Fig. 1 is from Pugin, plate xviii., and is a very common finial representing the trinity. Its shape is too significant to require an explanation; yet with such emblems our Christian churches abound, that the Trinity may never be absent from the minds of man or woman!
Fig. 2 is from Pugin, plate xxi. It is a combination of ideas concealing the union patent in Fig. 4, Plate xi., supra.
Fig. 3 is from Moor's Hindu Pantheon. It is an ornament borne by Devi, and symbolises the union of the triad with the unit.
Fig. 4 is from Pugin, plate xxxii. It is a double cross made up of the male and female emblems. It is a conventionalised form of Fig. 4, Plate xi., supra. Such eight-rayed figures, made like stars, seem to have been very ancient, and to have been designed to indicate the junction of male and female.
Fig. 5 is from Pugin, plate xvii., and represents the trinity and the unity.
Fig. 6 is a Buddhist emblem from Birmah, Journal of Royal Asiatic Society, vol. xviii., p. 392, plate i., fig. 62. It represents the short sword, le bracquemard, a male symbol.
Fig. 7. is from Pagin, plate xvii. See Plate xi., Fig. 3, supra.
Figs. 8, 9, 10, 11, 12 are Buddhist (see Fig. 6, supra), and symbolise the triad.

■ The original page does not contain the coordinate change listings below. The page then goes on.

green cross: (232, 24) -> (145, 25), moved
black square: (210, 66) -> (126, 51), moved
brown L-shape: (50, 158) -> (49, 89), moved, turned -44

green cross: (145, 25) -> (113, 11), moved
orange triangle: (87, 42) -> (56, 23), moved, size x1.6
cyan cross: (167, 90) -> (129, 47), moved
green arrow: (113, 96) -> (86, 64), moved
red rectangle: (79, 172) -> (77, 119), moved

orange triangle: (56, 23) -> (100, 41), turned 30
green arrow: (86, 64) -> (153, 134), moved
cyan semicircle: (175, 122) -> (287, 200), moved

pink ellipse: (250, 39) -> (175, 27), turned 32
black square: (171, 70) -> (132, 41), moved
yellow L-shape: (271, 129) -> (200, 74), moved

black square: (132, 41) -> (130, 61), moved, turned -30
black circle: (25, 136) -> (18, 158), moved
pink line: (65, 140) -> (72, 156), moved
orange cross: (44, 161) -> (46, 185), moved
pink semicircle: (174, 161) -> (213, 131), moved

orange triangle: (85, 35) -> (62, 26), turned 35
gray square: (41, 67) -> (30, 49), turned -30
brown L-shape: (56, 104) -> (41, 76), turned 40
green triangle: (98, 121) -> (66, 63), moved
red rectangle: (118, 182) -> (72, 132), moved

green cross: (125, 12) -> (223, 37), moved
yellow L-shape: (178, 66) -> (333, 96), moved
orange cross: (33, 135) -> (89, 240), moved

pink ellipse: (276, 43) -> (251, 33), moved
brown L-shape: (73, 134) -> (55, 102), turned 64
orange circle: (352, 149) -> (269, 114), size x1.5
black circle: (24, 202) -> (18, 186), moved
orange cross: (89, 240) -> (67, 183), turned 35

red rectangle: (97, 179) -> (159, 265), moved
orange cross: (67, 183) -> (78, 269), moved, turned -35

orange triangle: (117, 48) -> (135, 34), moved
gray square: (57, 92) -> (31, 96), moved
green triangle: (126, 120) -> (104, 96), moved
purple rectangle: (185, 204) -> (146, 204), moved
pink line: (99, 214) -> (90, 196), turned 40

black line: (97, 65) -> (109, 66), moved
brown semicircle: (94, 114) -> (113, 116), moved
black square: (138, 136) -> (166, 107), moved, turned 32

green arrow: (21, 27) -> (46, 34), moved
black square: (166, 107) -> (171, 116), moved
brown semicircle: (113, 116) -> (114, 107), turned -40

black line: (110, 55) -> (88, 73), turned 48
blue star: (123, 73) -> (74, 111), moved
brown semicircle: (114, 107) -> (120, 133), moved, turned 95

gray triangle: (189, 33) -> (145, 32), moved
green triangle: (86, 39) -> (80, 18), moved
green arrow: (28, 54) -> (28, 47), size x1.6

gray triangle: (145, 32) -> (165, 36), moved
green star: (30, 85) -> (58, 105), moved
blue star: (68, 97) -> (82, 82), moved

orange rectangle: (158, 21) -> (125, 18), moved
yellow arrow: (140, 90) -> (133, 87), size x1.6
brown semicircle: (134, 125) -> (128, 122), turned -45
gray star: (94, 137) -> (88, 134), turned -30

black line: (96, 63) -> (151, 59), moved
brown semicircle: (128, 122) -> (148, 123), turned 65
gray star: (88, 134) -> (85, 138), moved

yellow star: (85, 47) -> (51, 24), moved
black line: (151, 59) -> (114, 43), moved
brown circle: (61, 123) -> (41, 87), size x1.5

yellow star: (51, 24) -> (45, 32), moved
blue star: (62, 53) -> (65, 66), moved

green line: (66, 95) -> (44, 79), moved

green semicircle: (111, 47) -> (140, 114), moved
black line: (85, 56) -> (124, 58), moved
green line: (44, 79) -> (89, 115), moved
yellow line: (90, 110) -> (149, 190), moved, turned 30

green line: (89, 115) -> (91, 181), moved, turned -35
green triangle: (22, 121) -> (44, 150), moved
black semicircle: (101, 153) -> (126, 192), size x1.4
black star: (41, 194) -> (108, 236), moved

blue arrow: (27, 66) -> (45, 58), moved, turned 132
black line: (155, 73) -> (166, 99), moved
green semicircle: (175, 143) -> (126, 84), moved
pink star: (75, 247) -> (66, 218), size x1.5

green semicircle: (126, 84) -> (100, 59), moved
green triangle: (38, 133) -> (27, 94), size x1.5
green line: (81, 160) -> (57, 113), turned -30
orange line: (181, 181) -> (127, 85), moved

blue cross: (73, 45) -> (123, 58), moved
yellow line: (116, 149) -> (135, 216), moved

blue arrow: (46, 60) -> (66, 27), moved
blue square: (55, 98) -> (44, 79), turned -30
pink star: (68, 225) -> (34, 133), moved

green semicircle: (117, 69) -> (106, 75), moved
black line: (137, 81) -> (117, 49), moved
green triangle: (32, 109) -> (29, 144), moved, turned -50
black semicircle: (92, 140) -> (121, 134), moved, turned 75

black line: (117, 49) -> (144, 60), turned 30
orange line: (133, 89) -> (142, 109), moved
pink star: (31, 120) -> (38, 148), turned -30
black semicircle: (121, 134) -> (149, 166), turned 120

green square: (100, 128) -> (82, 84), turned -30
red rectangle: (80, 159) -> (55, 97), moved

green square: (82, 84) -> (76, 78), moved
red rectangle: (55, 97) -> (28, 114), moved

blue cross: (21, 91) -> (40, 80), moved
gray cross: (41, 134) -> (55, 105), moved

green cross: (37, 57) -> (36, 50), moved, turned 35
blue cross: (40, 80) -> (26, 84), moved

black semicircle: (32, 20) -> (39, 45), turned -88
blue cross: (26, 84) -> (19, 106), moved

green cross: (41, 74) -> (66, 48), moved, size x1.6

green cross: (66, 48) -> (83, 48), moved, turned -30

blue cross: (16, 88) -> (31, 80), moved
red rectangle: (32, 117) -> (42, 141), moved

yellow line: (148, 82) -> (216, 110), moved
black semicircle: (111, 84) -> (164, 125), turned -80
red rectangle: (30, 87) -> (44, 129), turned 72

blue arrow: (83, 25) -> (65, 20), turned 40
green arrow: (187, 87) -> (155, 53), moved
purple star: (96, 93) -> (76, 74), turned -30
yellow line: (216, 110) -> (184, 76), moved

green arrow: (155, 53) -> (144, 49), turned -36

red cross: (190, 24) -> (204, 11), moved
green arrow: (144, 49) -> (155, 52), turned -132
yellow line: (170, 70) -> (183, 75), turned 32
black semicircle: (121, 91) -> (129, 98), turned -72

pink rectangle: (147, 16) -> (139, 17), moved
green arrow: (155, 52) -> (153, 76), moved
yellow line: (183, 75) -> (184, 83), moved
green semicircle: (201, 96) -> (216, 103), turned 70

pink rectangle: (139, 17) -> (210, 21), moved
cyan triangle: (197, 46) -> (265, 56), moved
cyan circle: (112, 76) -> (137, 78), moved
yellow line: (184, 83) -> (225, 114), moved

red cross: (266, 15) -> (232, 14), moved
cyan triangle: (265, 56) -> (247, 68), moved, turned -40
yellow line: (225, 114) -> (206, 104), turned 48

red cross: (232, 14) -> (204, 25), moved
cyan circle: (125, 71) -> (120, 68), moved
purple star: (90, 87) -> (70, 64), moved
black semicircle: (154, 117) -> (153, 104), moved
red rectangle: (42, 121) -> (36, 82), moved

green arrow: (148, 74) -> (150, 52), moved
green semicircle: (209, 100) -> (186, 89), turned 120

Figs. 13, 14, 15, 16, 17 are from Pugin, and simply represent the trinity.
Figs. 18 and 19 are common Grecian emblems. The first is associated with Neptune and water, the second with Bacchus. With the one we see dolphins, emblems of the womb, the name of the two being assonant in Greek; with the other, the saying, sine Baccho et Cerere friget Venus, must be coupled.